| WORK REQUEST |
Across the records, find how many lines include the string "essenziali" and answer with only the figure.

| Page-level text extractions |
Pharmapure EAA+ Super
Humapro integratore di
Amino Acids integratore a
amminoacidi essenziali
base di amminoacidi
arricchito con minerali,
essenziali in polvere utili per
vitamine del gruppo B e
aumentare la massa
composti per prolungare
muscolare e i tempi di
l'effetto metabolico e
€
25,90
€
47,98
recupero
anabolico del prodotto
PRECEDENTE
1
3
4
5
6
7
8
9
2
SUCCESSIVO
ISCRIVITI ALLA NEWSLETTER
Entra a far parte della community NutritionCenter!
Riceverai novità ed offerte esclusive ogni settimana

* * *

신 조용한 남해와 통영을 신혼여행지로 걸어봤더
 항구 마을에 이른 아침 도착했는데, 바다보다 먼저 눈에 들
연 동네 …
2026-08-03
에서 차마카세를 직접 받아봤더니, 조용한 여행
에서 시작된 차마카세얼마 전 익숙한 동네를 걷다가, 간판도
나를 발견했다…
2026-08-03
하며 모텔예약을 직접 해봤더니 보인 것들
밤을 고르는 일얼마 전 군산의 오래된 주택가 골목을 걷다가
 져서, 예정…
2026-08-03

...

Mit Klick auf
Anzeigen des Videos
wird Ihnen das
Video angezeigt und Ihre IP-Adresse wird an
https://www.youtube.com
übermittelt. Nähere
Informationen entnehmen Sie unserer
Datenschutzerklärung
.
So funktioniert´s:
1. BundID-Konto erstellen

| REPLY TO THE EXERCISE |
2